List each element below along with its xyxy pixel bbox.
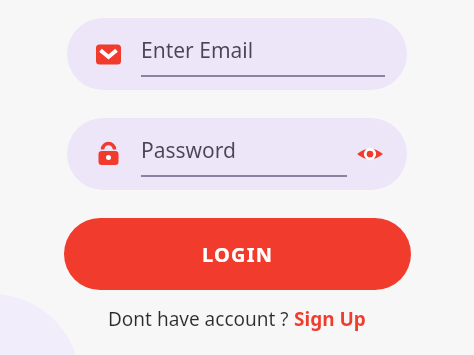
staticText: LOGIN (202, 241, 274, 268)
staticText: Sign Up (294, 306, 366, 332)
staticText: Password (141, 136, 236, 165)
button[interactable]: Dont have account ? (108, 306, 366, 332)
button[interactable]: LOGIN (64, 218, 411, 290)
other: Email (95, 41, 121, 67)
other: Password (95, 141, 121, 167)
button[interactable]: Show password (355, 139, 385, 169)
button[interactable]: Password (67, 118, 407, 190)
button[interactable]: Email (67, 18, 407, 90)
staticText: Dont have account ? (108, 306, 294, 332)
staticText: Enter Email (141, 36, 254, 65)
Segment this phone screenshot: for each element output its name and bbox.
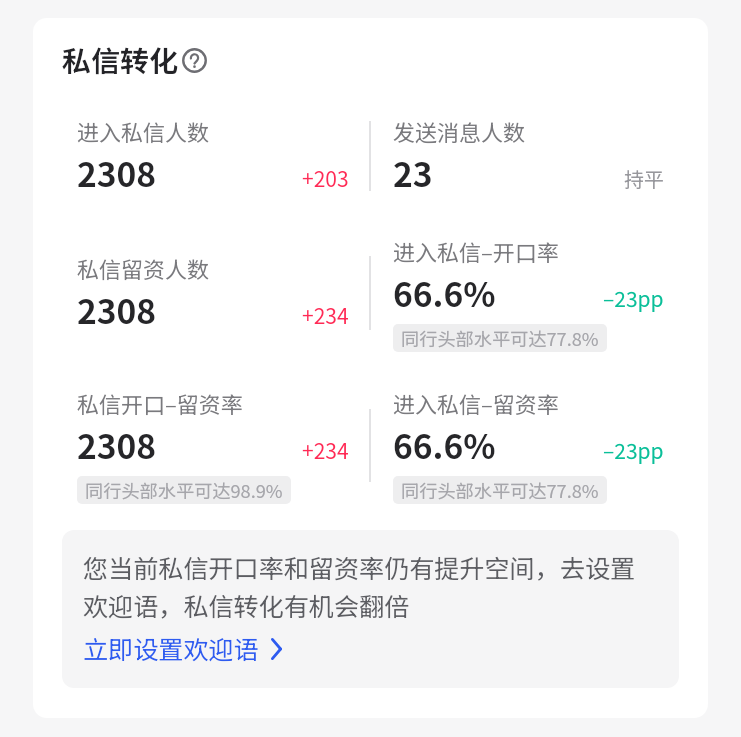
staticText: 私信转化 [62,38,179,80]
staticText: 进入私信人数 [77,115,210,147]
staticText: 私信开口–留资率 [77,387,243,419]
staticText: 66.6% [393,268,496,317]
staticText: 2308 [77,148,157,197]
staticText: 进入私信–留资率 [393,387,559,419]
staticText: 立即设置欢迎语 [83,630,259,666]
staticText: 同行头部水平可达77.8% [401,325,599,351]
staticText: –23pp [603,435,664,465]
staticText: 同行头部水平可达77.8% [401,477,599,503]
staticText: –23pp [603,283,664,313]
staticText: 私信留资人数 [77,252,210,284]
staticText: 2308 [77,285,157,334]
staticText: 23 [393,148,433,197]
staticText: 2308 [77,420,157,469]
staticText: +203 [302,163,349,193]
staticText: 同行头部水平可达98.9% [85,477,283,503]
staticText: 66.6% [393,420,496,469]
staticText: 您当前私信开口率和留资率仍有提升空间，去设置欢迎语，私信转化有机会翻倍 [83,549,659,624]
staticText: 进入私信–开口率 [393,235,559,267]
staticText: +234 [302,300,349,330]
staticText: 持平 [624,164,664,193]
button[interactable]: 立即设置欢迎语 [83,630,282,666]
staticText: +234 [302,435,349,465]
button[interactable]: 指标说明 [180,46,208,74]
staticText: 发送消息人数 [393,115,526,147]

§

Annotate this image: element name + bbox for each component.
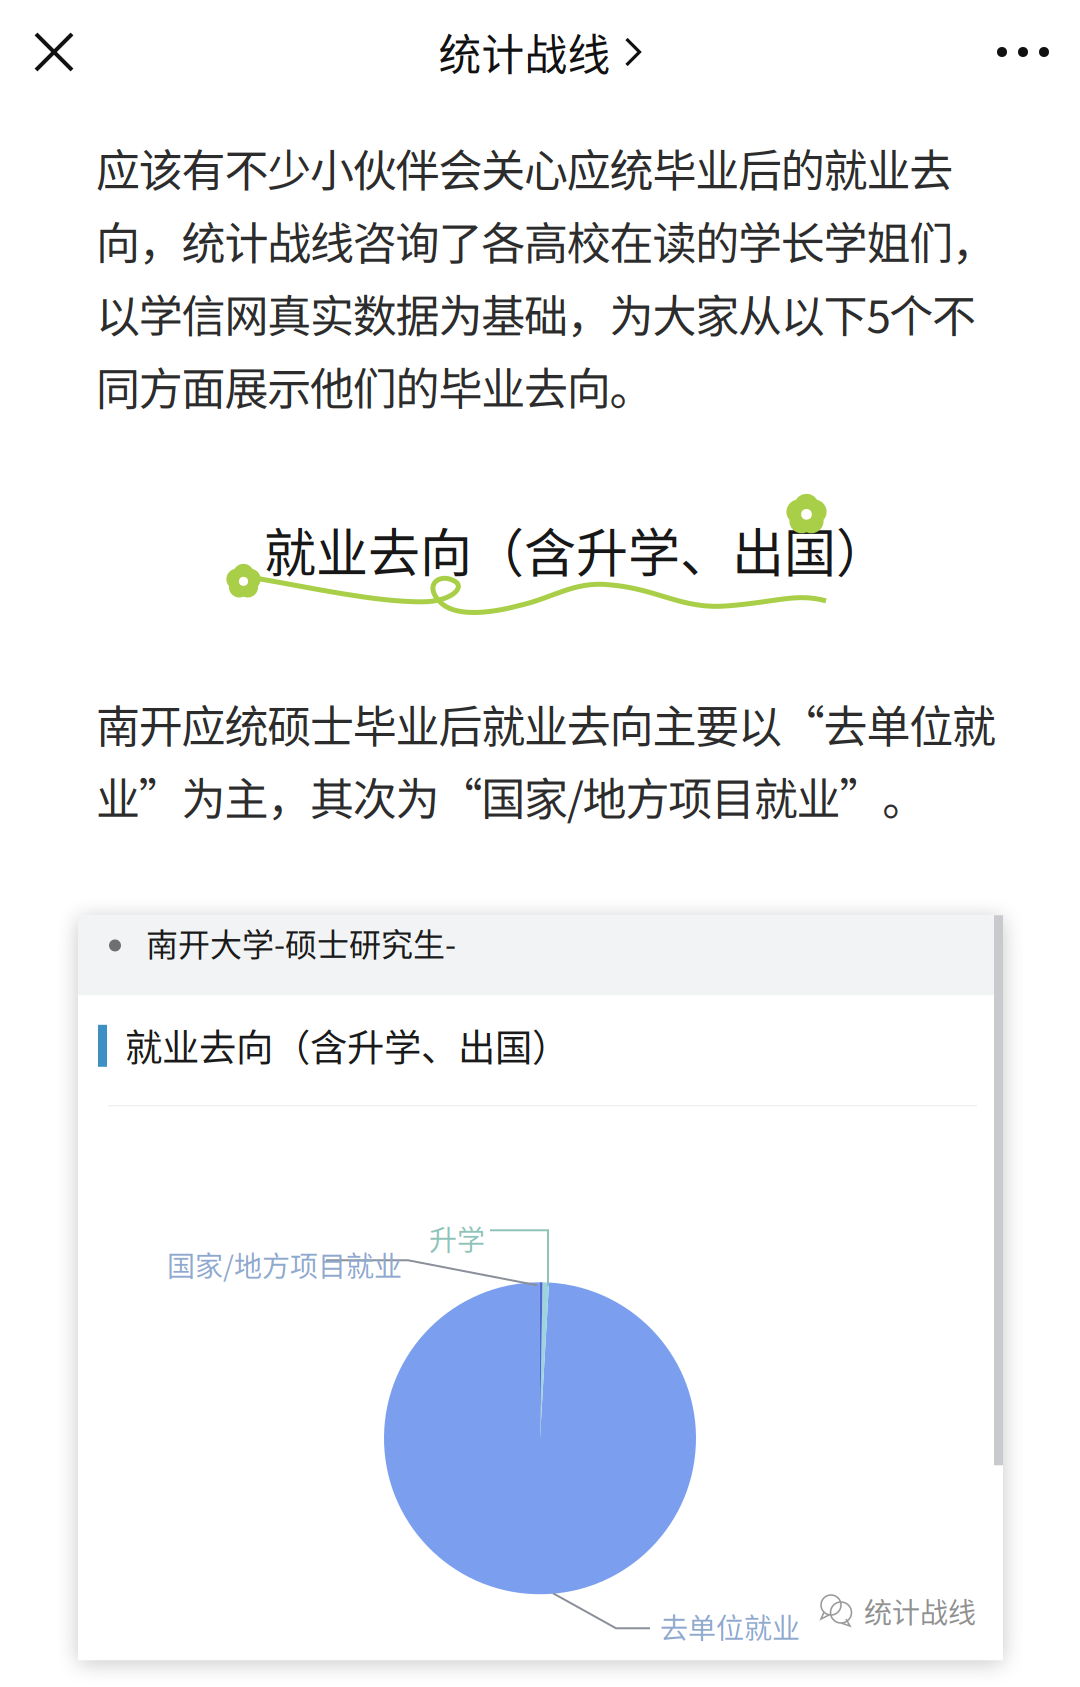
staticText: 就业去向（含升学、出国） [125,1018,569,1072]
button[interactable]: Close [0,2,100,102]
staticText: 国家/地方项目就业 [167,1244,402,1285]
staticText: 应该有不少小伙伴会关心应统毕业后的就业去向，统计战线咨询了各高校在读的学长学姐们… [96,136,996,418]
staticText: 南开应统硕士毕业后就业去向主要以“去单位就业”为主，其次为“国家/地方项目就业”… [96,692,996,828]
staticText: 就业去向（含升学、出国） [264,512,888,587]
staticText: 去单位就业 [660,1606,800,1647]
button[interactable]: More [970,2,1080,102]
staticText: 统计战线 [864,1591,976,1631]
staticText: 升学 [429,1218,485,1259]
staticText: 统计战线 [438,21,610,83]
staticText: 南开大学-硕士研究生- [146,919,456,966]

§

• _Activity_
Go through the data and return each line where the word "立即设置欢迎语" appears.

• _Output below_
staticText: 立即设置欢迎语 [83,630,259,666]
button[interactable]: 立即设置欢迎语 [83,630,282,666]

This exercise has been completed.